## Supplied data
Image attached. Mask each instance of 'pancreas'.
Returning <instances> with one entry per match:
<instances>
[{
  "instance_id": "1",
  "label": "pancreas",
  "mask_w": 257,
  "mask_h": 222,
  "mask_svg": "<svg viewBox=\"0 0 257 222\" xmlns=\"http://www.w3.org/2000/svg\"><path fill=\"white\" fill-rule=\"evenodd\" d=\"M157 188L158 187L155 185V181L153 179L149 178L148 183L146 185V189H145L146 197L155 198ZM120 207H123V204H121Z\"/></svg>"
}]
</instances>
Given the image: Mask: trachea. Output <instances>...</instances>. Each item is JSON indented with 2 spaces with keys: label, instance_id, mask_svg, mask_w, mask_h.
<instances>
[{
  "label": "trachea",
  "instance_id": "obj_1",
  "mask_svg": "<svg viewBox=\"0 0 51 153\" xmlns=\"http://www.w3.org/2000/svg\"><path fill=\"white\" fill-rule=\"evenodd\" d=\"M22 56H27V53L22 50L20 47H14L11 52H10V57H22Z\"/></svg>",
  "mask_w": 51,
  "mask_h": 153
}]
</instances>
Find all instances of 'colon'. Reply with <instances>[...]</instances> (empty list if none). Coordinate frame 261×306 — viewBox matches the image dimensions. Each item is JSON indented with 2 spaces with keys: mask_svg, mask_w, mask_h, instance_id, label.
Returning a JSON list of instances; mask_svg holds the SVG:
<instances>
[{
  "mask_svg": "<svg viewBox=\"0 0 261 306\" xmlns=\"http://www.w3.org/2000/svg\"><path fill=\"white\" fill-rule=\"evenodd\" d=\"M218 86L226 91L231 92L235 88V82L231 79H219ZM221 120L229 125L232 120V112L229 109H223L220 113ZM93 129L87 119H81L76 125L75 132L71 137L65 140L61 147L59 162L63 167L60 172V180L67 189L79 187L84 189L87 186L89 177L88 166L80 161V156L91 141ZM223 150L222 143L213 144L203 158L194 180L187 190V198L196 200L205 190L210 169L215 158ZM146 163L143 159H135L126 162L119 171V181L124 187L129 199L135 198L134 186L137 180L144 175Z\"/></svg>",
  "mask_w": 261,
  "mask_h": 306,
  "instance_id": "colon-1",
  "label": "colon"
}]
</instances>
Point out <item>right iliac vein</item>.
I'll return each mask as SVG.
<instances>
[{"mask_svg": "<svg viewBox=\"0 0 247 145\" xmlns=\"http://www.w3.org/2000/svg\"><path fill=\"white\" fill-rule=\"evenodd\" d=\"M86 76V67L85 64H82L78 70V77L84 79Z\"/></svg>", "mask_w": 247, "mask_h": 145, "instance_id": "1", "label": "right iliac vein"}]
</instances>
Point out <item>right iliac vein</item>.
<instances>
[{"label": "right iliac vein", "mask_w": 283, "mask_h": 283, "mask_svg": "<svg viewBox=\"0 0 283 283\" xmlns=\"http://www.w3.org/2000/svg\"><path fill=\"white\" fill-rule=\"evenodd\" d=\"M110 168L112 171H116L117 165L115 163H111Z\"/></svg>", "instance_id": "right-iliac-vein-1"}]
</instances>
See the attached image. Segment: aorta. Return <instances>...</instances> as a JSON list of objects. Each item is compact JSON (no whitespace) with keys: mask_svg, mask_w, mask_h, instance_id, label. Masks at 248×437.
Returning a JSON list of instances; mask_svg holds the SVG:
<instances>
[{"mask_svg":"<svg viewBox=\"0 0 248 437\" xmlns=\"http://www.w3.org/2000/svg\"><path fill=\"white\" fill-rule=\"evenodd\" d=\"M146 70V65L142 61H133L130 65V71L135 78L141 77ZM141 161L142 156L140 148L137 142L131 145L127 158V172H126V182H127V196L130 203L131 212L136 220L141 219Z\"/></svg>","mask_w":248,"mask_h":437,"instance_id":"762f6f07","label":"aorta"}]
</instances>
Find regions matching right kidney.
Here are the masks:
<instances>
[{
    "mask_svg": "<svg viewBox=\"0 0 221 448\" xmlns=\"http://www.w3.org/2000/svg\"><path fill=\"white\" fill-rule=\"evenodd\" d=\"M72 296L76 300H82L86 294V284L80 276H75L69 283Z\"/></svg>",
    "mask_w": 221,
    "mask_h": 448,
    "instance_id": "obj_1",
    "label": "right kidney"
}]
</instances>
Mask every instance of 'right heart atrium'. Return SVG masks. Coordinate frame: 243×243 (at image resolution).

## What is needed
Please return every line from the one that contains "Find regions matching right kidney." through the end of the entries, exactly, leaving out all others.

## Answer to the problem
Find regions matching right kidney.
Here are the masks:
<instances>
[{
    "mask_svg": "<svg viewBox=\"0 0 221 448\" xmlns=\"http://www.w3.org/2000/svg\"><path fill=\"white\" fill-rule=\"evenodd\" d=\"M72 296L76 300H82L86 294V284L80 276H75L69 283Z\"/></svg>",
    "mask_w": 221,
    "mask_h": 448,
    "instance_id": "obj_1",
    "label": "right kidney"
}]
</instances>
Mask every instance of 'right heart atrium'. Return SVG masks. Coordinate frame: 243×243 (at image resolution).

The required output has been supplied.